Al celebrarse al principio de la temporada, el Open de Australia supone una incógnita sobre el estado de forma de los jugadores. Para muchos, tanto el plazo de descanso y de recuperación de lesiones, como la preparación de la nueva temporada son muy cortos. Si a eso añadimos el calor, los cambios horarios, y una superficie peligrosa coincidiremos en que no es fácil predecir lo que puede ocurrir.

Pese a ello, dada la diferencia de niveles hoy en día en el circuito masculino, y visto el sorteo, sería una gran sorpresa que a la penúltima ronda no llegasen Djokovic y Murray o Tsonga por la parte superior del cuadro, y Federer o Del Potro con Nadal en la inferior. El serbio con el objetivo claro de mantener su supremacía del 2011. El británico, tras dos finales perdidas en Melbourne, persigue su primer grande, mientras el francés tratará de seguir acortando la distancia con los mejores en un ambiente propicio, donde se dio a conocer. Federer pretenderá iniciar el año tan bien como lo acabó, y Del Potro busca confirmar que vuelve a ser el jugador que ya sabe lo que es ganar un grande. Nadal y su tío Toni hacen pasar sus expectativas por realizar un tenis más agresivo, en el que lleve más la iniciativa. Para ello cuidan hasta los mínimos detalles, como aumentar unos gramos en la cabeza de la raqueta, que le puedan dar ese plus de potencia necesario para conseguir más velocidad en sus golpes sin perder consistencia.

Una medida llamativa

Murray ha tomado la medida más llamativa de los últimos tiempos en el mundo del tenis: incorporar al checo Iván Lendl a su cuerpo técnico. Una decisión sorprendente porque el que fue gran jugador ahora nacionalizado norteamericano, una vez retirado, se dedicó más al golf que a la raqueta; y sorprendente también porque el objetivo más importante del escocés es Wimbledon, precisamente el único torneo en el que no pudo triunfar Lendl.

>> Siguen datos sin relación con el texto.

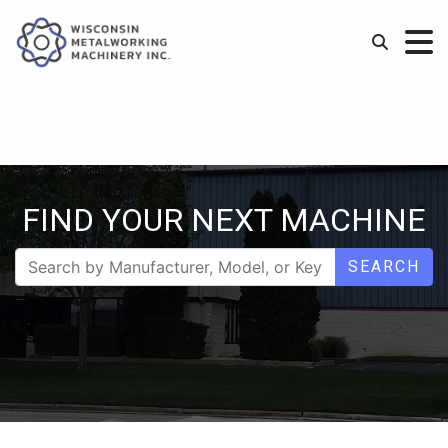
FIND YOUR NEXT MACHINE
SEARCH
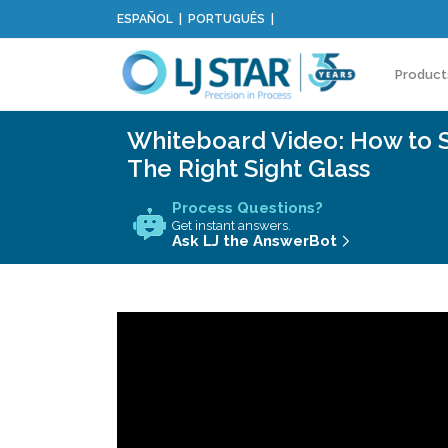
ESPAÑOL
PORTUGUÊS
Product
Whiteboard Video: How to 
The Right Sight Glass
Process Questions?
Get instant answers.
Ask LJ the AnswerBot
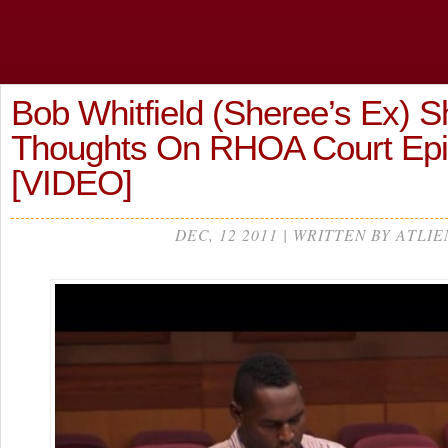
Bob Whitfield (Sheree’s Ex) S
Thoughts On RHOA Court Epi
[VIDEO]
DEC, 12 2011 | WRITTEN BY ATLIE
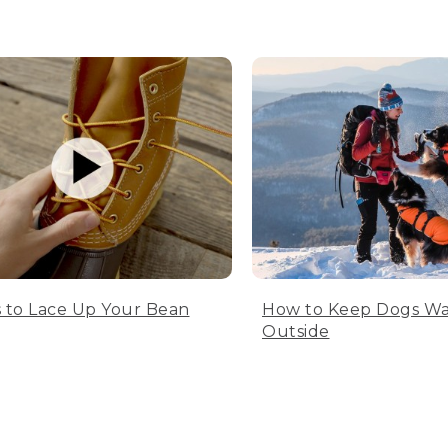
 to Lace Up Your Bean
How to Keep Dogs W
Outside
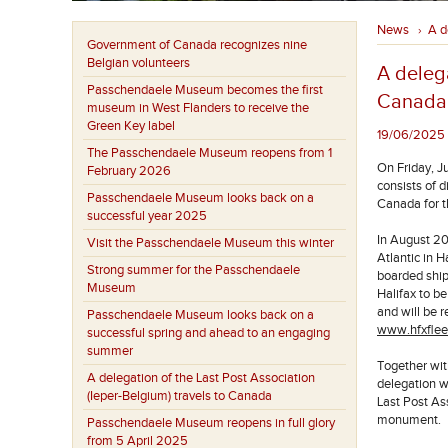
News
A d
›
Government of Canada recognizes nine
Belgian volunteers
A delega
Passchendaele Museum becomes the first
Canada
museum in West Flanders to receive the
Green Key label
19/06/2025 -
The Passchendaele Museum reopens from 1
On Friday, J
February 2026
consists of 
Passchendaele Museum looks back on a
Canada for t
successful year 2025
In August 20
Visit the Passchendaele Museum this winter
Atlantic in 
Strong summer for the Passchendaele
boarded shi
Museum
Halifax to b
and will be 
Passchendaele Museum looks back on a
www.hfxflee
successful spring and ahead to an engaging
summer
Together wit
A delegation of the Last Post Association
delegation wi
(Ieper-Belgium) travels to Canada
Last Post As
monument.
Passchendaele Museum reopens in full glory
from 5 April 2025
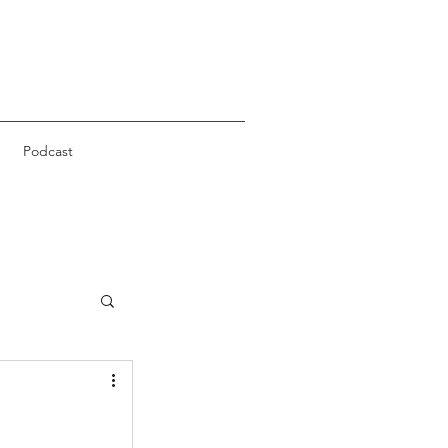
Podcast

Lo que sin duda le vendría muy bién a Andy es la concentración en la pista, y la dureza espartana en los entrenamientos que caracterizaron la extraordinaria trayectoria ascendente del checo.

Volviendo al inicio, y en contraste con la dificultad del pronóstico del Open de Australia, hay algo incuestionable que lo hace sumamente atractivo, y es que la meta suprema de los grandes campeones es el Grand Slam: conseguir ganar los cuatro grandes el mismo año. Federer, Nadal y Djokovic estuvieron a un paso de lograrlo en el pasado, y sin duda es un objetivo siempre presente en sus mentes al principio de temporada. Un sueño que solo el vencedor podrá mantener después de la final de Melbourne.